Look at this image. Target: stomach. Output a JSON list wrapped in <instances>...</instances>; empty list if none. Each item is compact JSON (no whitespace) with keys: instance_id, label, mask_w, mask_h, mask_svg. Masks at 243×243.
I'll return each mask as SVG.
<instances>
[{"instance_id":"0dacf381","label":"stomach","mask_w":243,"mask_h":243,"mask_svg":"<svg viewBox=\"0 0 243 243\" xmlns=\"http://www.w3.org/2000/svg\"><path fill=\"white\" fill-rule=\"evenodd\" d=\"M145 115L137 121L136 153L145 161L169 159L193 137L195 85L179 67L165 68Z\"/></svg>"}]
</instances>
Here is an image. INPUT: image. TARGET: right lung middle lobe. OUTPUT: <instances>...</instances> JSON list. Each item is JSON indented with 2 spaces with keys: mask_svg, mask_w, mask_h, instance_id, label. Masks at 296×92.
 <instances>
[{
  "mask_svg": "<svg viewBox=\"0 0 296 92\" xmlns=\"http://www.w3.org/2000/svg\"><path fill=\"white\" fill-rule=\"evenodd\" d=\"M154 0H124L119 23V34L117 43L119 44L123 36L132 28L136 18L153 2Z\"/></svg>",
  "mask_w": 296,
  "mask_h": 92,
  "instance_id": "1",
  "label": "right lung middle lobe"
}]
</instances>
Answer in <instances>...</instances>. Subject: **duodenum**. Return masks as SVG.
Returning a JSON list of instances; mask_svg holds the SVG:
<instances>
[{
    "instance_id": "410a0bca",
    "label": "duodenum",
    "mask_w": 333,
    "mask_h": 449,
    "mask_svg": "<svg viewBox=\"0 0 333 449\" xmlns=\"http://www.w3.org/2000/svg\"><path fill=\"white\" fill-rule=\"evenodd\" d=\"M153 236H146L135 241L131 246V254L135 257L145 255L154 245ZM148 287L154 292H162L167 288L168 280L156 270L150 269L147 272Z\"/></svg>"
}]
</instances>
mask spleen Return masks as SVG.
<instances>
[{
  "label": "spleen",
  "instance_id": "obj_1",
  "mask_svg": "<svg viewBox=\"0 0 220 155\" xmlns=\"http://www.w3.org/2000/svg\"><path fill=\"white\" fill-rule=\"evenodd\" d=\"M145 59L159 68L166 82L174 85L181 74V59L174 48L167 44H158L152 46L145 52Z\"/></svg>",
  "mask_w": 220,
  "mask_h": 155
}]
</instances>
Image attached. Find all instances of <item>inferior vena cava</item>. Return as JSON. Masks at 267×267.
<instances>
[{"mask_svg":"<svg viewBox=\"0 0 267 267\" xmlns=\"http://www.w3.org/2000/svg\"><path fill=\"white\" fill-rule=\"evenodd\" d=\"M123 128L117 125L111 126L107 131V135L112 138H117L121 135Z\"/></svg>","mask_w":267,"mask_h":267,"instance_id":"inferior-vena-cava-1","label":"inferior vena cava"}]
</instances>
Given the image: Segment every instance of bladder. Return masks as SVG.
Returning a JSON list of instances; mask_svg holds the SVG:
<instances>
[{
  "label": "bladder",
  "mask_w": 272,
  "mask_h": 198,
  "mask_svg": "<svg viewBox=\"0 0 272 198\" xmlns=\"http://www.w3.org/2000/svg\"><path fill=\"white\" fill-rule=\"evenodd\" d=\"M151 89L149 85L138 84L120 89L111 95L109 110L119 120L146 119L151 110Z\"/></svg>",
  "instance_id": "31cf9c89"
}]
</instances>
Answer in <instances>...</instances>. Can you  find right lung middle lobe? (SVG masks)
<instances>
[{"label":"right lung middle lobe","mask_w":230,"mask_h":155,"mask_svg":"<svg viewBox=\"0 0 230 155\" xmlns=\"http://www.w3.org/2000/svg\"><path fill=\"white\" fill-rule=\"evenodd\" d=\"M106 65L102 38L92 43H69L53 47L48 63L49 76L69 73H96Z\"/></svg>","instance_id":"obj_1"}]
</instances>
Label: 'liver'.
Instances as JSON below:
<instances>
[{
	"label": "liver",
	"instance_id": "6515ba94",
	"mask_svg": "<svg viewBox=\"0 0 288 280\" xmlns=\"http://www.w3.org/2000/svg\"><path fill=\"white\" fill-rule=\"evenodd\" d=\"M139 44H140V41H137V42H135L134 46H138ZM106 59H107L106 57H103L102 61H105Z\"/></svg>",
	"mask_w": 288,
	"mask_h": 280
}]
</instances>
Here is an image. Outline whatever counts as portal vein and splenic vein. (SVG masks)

▶ **ASSIGNED TASK**
Your task is to transcribe the listing in full, so that each line reads exactly as before.

▶ **FINISHED TASK**
Look at this image. Target: stomach. Output a JSON list wrapped in <instances>...</instances>; empty list if none. Each item is compact JSON (no whitespace) with keys: instance_id, label, mask_w, mask_h, mask_svg. Masks at 243×243.
I'll return each mask as SVG.
<instances>
[{"instance_id":"0dacf381","label":"stomach","mask_w":243,"mask_h":243,"mask_svg":"<svg viewBox=\"0 0 243 243\" xmlns=\"http://www.w3.org/2000/svg\"><path fill=\"white\" fill-rule=\"evenodd\" d=\"M145 115L137 121L136 153L145 161L169 159L193 137L195 85L179 67L165 68Z\"/></svg>"}]
</instances>
Here is an image. INPUT: image. TARGET: right lung middle lobe. OUTPUT: <instances>...</instances> JSON list. Each item is JSON indented with 2 spaces with keys: mask_svg, mask_w, mask_h, instance_id, label. Masks at 296×92.
 <instances>
[{
  "mask_svg": "<svg viewBox=\"0 0 296 92\" xmlns=\"http://www.w3.org/2000/svg\"><path fill=\"white\" fill-rule=\"evenodd\" d=\"M154 0H124L119 23V34L117 43L119 44L123 36L132 28L136 18L153 2Z\"/></svg>",
  "mask_w": 296,
  "mask_h": 92,
  "instance_id": "1",
  "label": "right lung middle lobe"
}]
</instances>
Answer in <instances>...</instances>. Subject: **duodenum**. Return masks as SVG.
Returning a JSON list of instances; mask_svg holds the SVG:
<instances>
[{
    "instance_id": "410a0bca",
    "label": "duodenum",
    "mask_w": 333,
    "mask_h": 449,
    "mask_svg": "<svg viewBox=\"0 0 333 449\" xmlns=\"http://www.w3.org/2000/svg\"><path fill=\"white\" fill-rule=\"evenodd\" d=\"M153 236H146L135 241L131 246V254L135 257L145 255L154 245ZM148 287L154 292H162L167 288L168 280L156 270L150 269L147 272Z\"/></svg>"
}]
</instances>
mask spleen Return masks as SVG.
<instances>
[{
  "label": "spleen",
  "instance_id": "obj_1",
  "mask_svg": "<svg viewBox=\"0 0 220 155\" xmlns=\"http://www.w3.org/2000/svg\"><path fill=\"white\" fill-rule=\"evenodd\" d=\"M145 59L159 68L166 82L174 85L181 74V59L174 48L167 44H158L152 46L145 52Z\"/></svg>",
  "mask_w": 220,
  "mask_h": 155
}]
</instances>
Image attached. Find all instances of <item>inferior vena cava</item>. Return as JSON. Masks at 267×267.
<instances>
[{"mask_svg":"<svg viewBox=\"0 0 267 267\" xmlns=\"http://www.w3.org/2000/svg\"><path fill=\"white\" fill-rule=\"evenodd\" d=\"M123 128L117 125L111 126L107 131V135L112 138H117L121 135Z\"/></svg>","mask_w":267,"mask_h":267,"instance_id":"inferior-vena-cava-1","label":"inferior vena cava"}]
</instances>
Given the image: Segment every instance of bladder. Return masks as SVG.
Returning a JSON list of instances; mask_svg holds the SVG:
<instances>
[{
  "label": "bladder",
  "mask_w": 272,
  "mask_h": 198,
  "mask_svg": "<svg viewBox=\"0 0 272 198\" xmlns=\"http://www.w3.org/2000/svg\"><path fill=\"white\" fill-rule=\"evenodd\" d=\"M151 89L149 85L138 84L120 89L111 95L109 110L119 120L146 119L151 110Z\"/></svg>",
  "instance_id": "31cf9c89"
}]
</instances>
Answer in <instances>...</instances>. Can you  find right lung middle lobe? (SVG masks)
<instances>
[{"label":"right lung middle lobe","mask_w":230,"mask_h":155,"mask_svg":"<svg viewBox=\"0 0 230 155\" xmlns=\"http://www.w3.org/2000/svg\"><path fill=\"white\" fill-rule=\"evenodd\" d=\"M106 65L102 38L92 43H69L53 47L48 63L49 76L69 73H96Z\"/></svg>","instance_id":"obj_1"}]
</instances>
Label: 'liver'.
Instances as JSON below:
<instances>
[{
	"label": "liver",
	"instance_id": "6515ba94",
	"mask_svg": "<svg viewBox=\"0 0 288 280\" xmlns=\"http://www.w3.org/2000/svg\"><path fill=\"white\" fill-rule=\"evenodd\" d=\"M139 44H140V41H137V42H135L134 46H138ZM106 59H107L106 57H103L102 61H105Z\"/></svg>",
	"mask_w": 288,
	"mask_h": 280
}]
</instances>
Here is an image. Outline whatever counts as portal vein and splenic vein. (SVG masks)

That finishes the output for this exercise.